=== What is being asked ===
Should any entry include an image, skip the image and copy the entry exactly.

(Dataset entries)
---------------

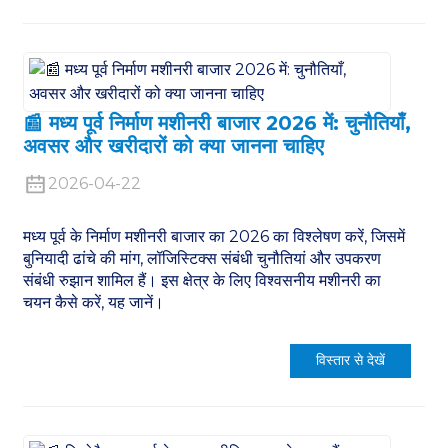
📰 मध्य पूर्व निर्माण मशीनरी बाजार 2026 में: चुनौतियाँ,
अवसर और खरीदारों को क्या जानना चाहिए
2026-04-22
मध्य पूर्व के निर्माण मशीनरी बाजार का 2026 का विश्लेषण करें, जिसमें
बुनियादी ढांचे की मांग, लॉजिस्टिक्स संबंधी चुनौतियां और उपकरण
संबंधी रुझान शामिल हैं। इस क्षेत्र के लिए विश्वसनीय मशीनरी का
चयन कैसे करें, यह जानें।
विस्तार से देखें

---------------

=== Your response ===
📰 मध्य पूर्व निर्माण मशीनरी बाजार 2026 में: चुनौतियाँ,
अवसर और खरीदारों को क्या जानना चाहिए
2026-04-22
मध्य पूर्व के निर्माण मशीनरी बाजार का 2026 का विश्लेषण करें, जिसमें
बुनियादी ढांचे की मांग, लॉजिस्टिक्स संबंधी चुनौतियां और उपकरण
संबंधी रुझान शामिल हैं। इस क्षेत्र के लिए विश्वसनीय मशीनरी का
चयन कैसे करें, यह जानें।
विस्तार से देखें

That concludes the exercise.